Friday, July 26, 2013


Many Scrum practitioners don't realize that Scrum did not invent the idea of User Stories - XP (eXtreme Programming) did. They are, however, often familiar with Ron Jeffries' "3 C's of a User Story", namely Card, Conversation, and Confirmation. The more I train teams on User Stories, the more convinced I am that the Conversation aspect is the most important of the three, and it is applicable to all things Agile, not just User Stories.

I recently facilitated PSI Planning for my area's Agile Release Train (Potentially Shippable Increment). I’ve noticed that, with each new PSI, the teams become more concerned with extensive pre-planning. They try to get more out of the meeting by doing as much of the actual planning before arriving at the meeting. Unfortunately, they do not understand that the primary reason for PSI Planning is not to generate a plan as much as it is to have conversations. Teams must communicate and align with each other and their customers. They must examine their work to determine what dependencies and risks are inherent in the work so that they can communicate, manage, and mitigate them as much as possible. This process happens to produce a better plan, which is why we do it. However, those who come to the event with pre-determined plans often find they must be reworked or scrapped altogether.

Rework manifests itself as delay, and delay indicates waste. Agilists hate waste. In fact, an Agilist’s views on waste and rework can be found in the 10th principle that accompanies the Agile Manifesto: “Simplicity – the art of maximizing the amount of work not done – is essential.” How do conversations help prevent rework? If we talk before acting then we get a better sense of the truth, established in an environment of shared context. Conversations mean multiple perspectives, which bring difficult questions and challenge our assumptions. They force us to produce something as a group that is better than could ever be produced in a silo. They reinforce the paradigm of “just enough, just in time” instead of “big up-front”.

Once I realized that conversations are integral to Agile, I began to review the tools and practices within Agile, specifically Scrum, for conversations. All of the prescribed ceremonies – Daily Scrum, Sprint Review, Sprint Retrospective, and Sprint Planning – center on team conversations. Pair Programming and Test-Driven Development are XP practices that rely heavily on communication, both within the development team as well as between the developers, testers, and customers. A good Scrum Master helps the team most by facilitating conversations, and the Product Owner’s backlog is meaningless if they don’t ensure the team understands the work. There are conversations baked into literally every aspect of Scrum!

Conversations are often overlooked because people do not view simply having the conversation as an objective in most cases. They focus on the stated outputs: plans; acceptance criteria; status updates; confirmation of stories completed; etc. Consequently, it is not uncommon for teams to find alternative means to deliver these results without the “overhead” of the conversations. They rely heavily on tools and individual efforts to maximize their time without hindering the team with human interaction. They may, at first, feel an increase in productivity as the perceived burden is lifted. Yet, inevitably, they find themselves struggling to deliver quality quickly and do not understand how Agile could betray them so. Hopefully they have a good Scrum Master or Agile Coach watching them adapt in the wrong direction that can have them take a step back so they can see the error of their ways. If not, it becomes easy to blame their frustration on Agile and revert back to their comfort zone of more “traditional” methodologies.

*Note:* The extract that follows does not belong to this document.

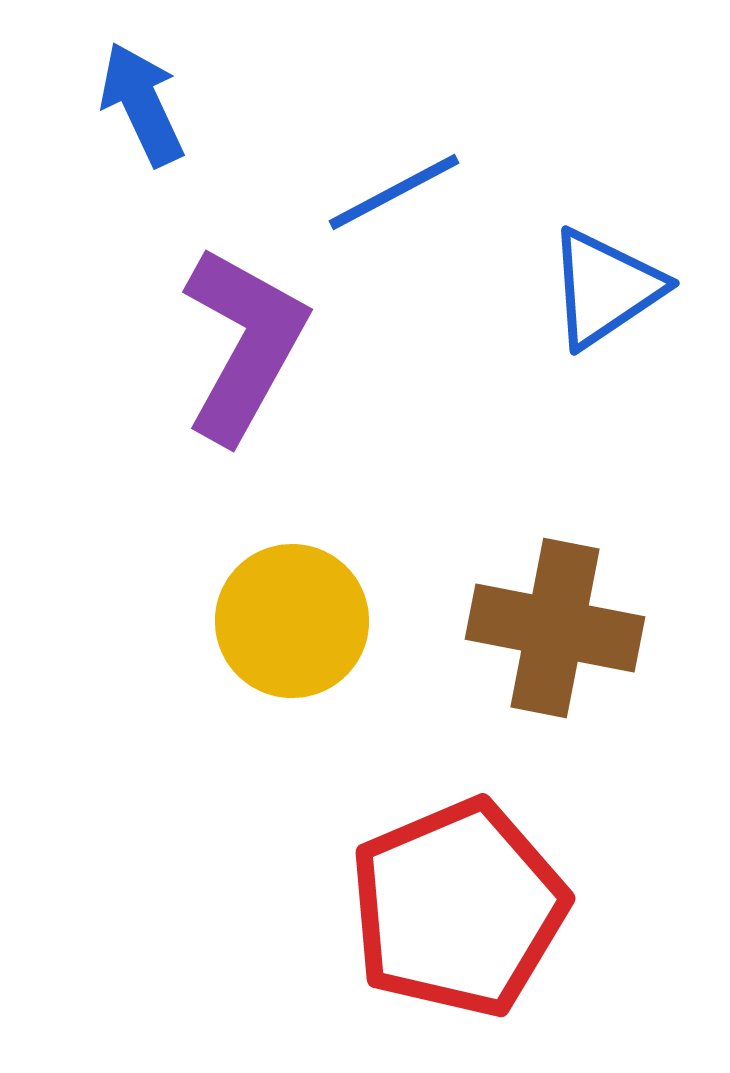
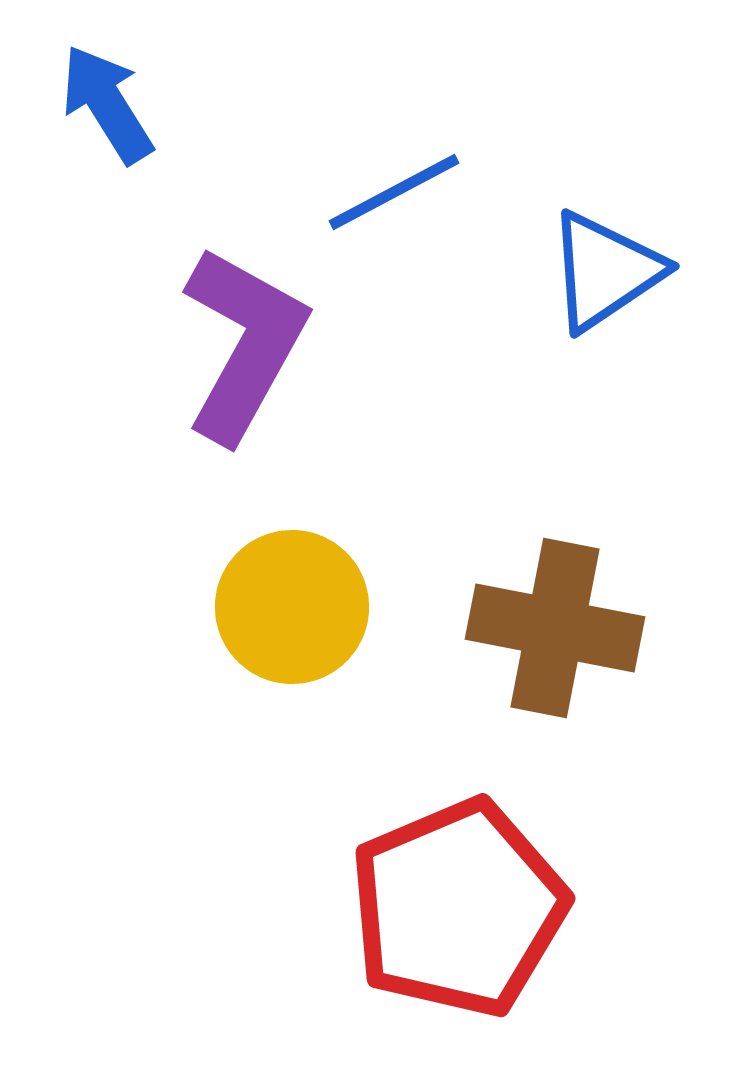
blue arrow: moved 35 px left; rotated 7 degrees counterclockwise
blue triangle: moved 17 px up
yellow circle: moved 14 px up
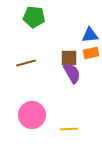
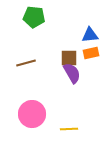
pink circle: moved 1 px up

As a safeguard, I recommend teams, and especially Scrum Masters, go back to their roots frequently to make sure they’re staying true to the founding principles that make Agile methodologies so great. Remember that “business people and developers must work together daily throughout the project,” and that “the most efficient and effective method of conveying information to and within a development team is face-to-face conversation.” Don’t just blindly follow a framework or practice; instead, try to understand why you are asked to do things a certain way. If the purpose that you perceive is not aligned with the Agile manifesto and its accompanying principles, you’re probably wrong. Acknowledge your failure, “Fail Fast”, and change your approach so that it fits the Agile paradigm. It may seem counter-intuitive at first, but it will pay off in the long run.